The Hurricane was a whole bunch of hype back home but a good bit of turbulence on the way to Heathrow. And that’s right kids, I’m in merry ol England! (Hum “Rule Brittania” with me). After I landed in England I was greeted with seeing my breath in the air and oh those adorable accents. Hopped a bus to Bath and here I am! I feel like I’ve stepped into a different century here. Buildings are still here from the Roman era, Bath Abbey was built in 1499 and everywhere else is Georgian architecture. Stores are tiny and utilize basements and attics rather than a wide space, which I think makes the experience a bit more quaint. Tourists are rampant, but that’s expected with a gem like Bath.
I wouldn’t say I’ve experienced any culture shocks just yet, although here it does seem socially acceptable to be a bit ruder to strangers. I saw a bus driver yell at a woman for cutting in line, telling her “The world does not revolve around you, Madam!” I’ve also seen pedestrians yell at motorists to move over and let them by. It’s somewhat refreshing, actually. I guess I’m allowed to do it too, granted I’ll adopt a faux British accent. As with most cities, the roads are treacherous, but moreso here. A car will not stop for you, even if you make eye contact with the driver and give them the polite “Thanks” wave. Our program director told us they’ve only had three or four incidents where students are hit by cars (only, eh?) so we need to be careful. Although people at pubs are more than welcoming, and I don’t mind being teased for the Yankee accent! And I also witnessed a girl getting arrested and trying to fight the cops, and they were very polite to her during the whole ordeal. So perhaps rudeness only applies to annoying pedestrians or drivers who are ego-centric, who knows.

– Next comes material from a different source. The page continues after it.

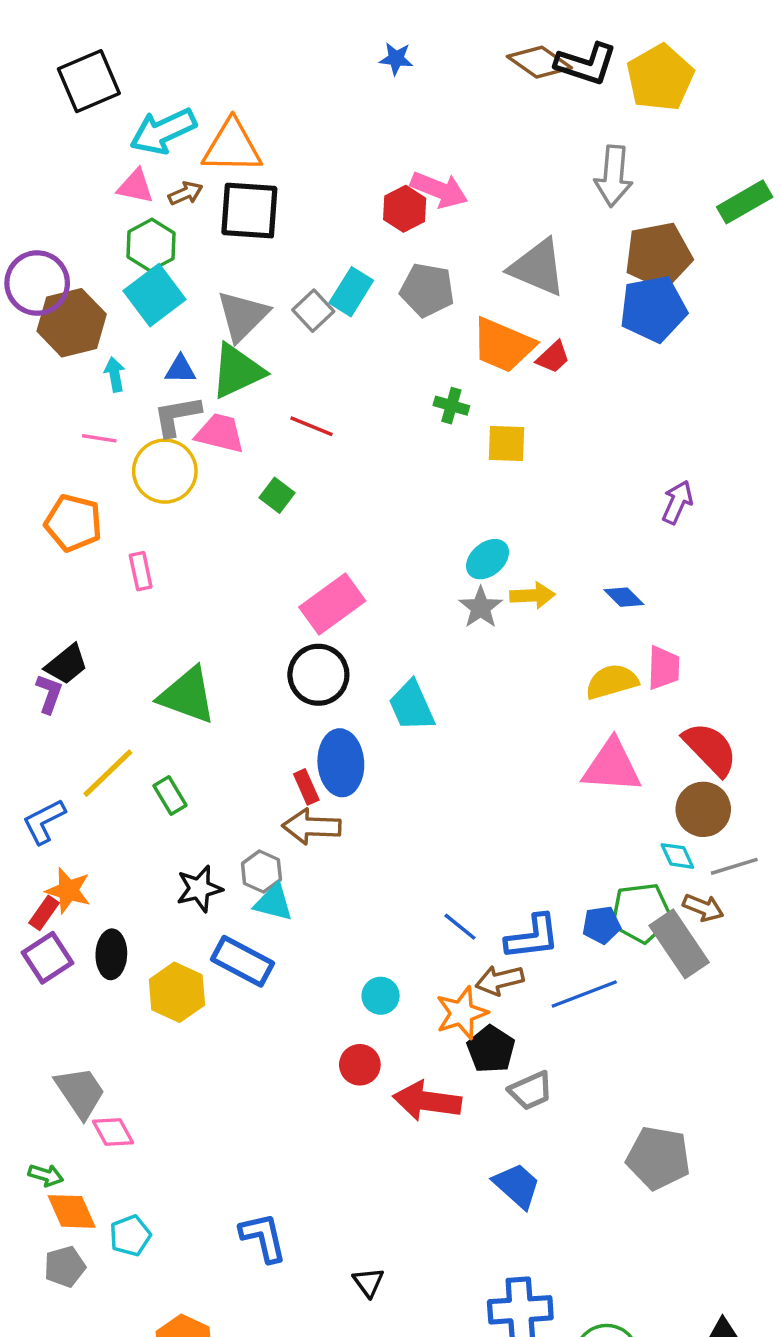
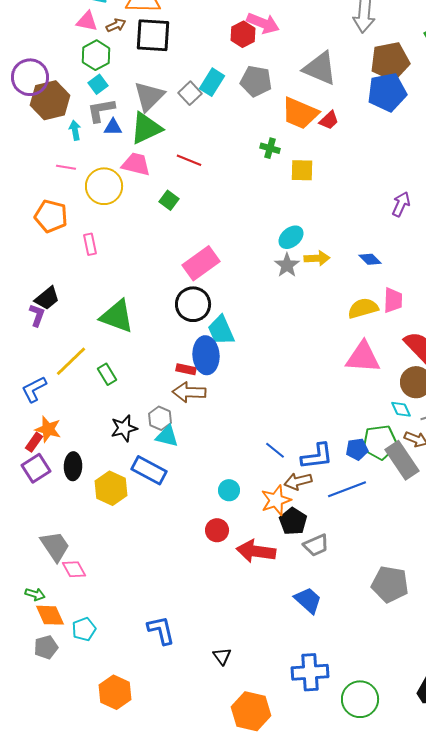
cyan square: (154, 295) -> (98, 84), size x0.6
gray L-shape: (177, 416) -> (101, 110), moved
cyan trapezoid: (412, 706) -> (221, 330), moved
red rectangle: (306, 787) -> (186, 369), turned -54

The first week has been orientation with other students, a private tour of Bath Abbey, and diagnostic essays to give our professors (they call them tutors) an idea of our ability to crank out a good essay jetlagged. We’ve done a lot of exploring as well! Here I am at the Royal Crescent, so named for its status as a royal residence for some past important people. Now there’s a mini hotel there and the rest is residences. I definitely attempted to see Bath from an upperclass 18th century perspective and napped on the Crescent lawn. What can I say, I’m truly dedicated to reaching these historical instances, including sitting in a cafe all day with tea. Oh, and subs are served on baguettes, not sub rolls. The bacon is much better here too.

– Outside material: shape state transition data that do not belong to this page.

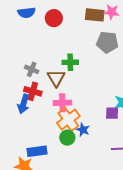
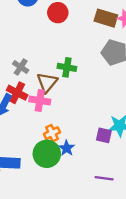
pink cross: (62, 103) -> (40, 101), moved
orange cross: (68, 119) -> (52, 133), size x0.6
green circle: (67, 138) -> (47, 154), size x1.5

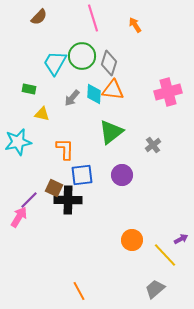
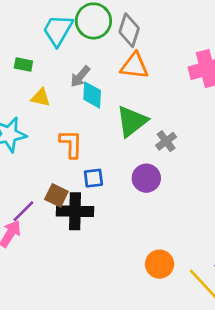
cyan diamond: (94, 94) -> (92, 95), moved
gray cross: (153, 145) -> (166, 141), moved
blue square: (82, 175) -> (93, 178), size x0.7

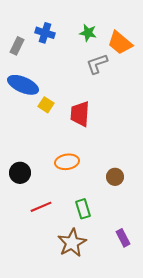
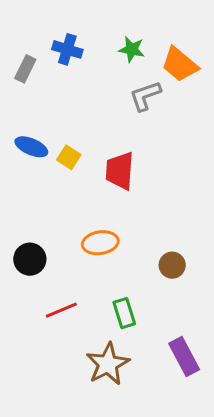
blue ellipse: (23, 85) -> (31, 147), moved, size x0.7
purple rectangle: (123, 238) -> (184, 357), size x1.4

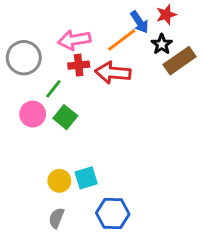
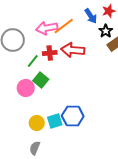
orange line: (122, 40) -> (64, 26), moved
red cross: (79, 65) -> (50, 53), moved
pink circle: (33, 114) -> (26, 88), moved
blue hexagon: (113, 213) -> (73, 116), moved

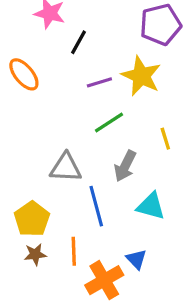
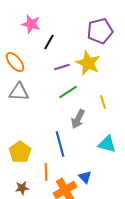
gray triangle: (66, 168) -> (19, 92), moved
cyan triangle: (151, 206) -> (107, 144), moved
brown star: (35, 254) -> (22, 188), moved

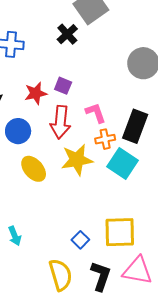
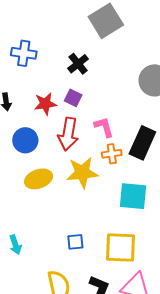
black cross: (67, 34) -> (78, 64), moved
cyan square: (122, 164) -> (133, 196), moved, turned -32
yellow ellipse: (34, 169) -> (38, 179), turned -72
blue square: (80, 240) -> (75, 242), moved, turned 36

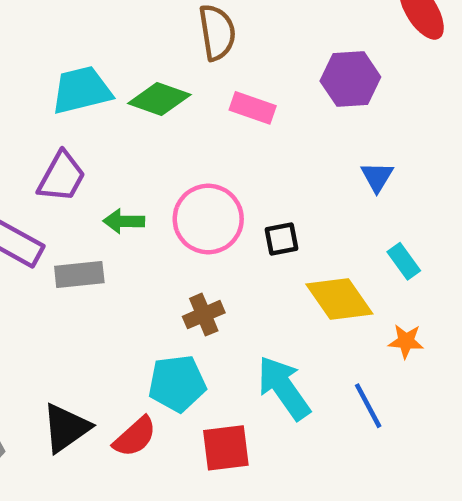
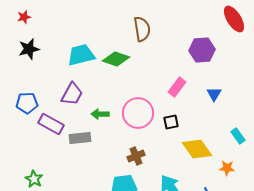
pink rectangle: (253, 108) -> (177, 87), moved, turned -72
cyan rectangle: (404, 261) -> (238, 136), moved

I definitely took advantage of little things back home–like water pressure in the shower, a convenient drive to get groceries, lots of sunshine. You walk everywhere here. And while it’s not a particularly long walk, I’m sure it will have its cons when the weather drops to below freezing. I’m convinced that’s why the English are so fond of tea. It’s the perfect accessory when it’s bleak outside!

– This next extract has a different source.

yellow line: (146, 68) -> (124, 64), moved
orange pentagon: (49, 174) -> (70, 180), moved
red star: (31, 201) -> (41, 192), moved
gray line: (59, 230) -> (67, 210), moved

Here I am with one of my roomies in front of Bath Abbey. You can see the woman in the background singing and dancing, she was doing an opera version of “Scarborough Fair” if memory serves me correctly. As for my bucket list, nothing is accomplished yet. However, I signed up to play touch rugby (I only want to get push tackled, not actual tackled) near the end of September. So we’ll see how many injuries I’ll be able to avoid when everybody’s gunnin for the American It looks like Oktoberfest isn’t in the cards, because study trips and our Oxford trip coincide with the dates. I may have found a suitable alternative however–Prague! I’ve been working on the anti-Austen conversion, but so far the girls here are diehard Jane-iacs. Just give me time, I’m sure I can wrangle something out of them. We go to Stonehenge, Salisbury and Lacock tomorrow. Expect amazing stories!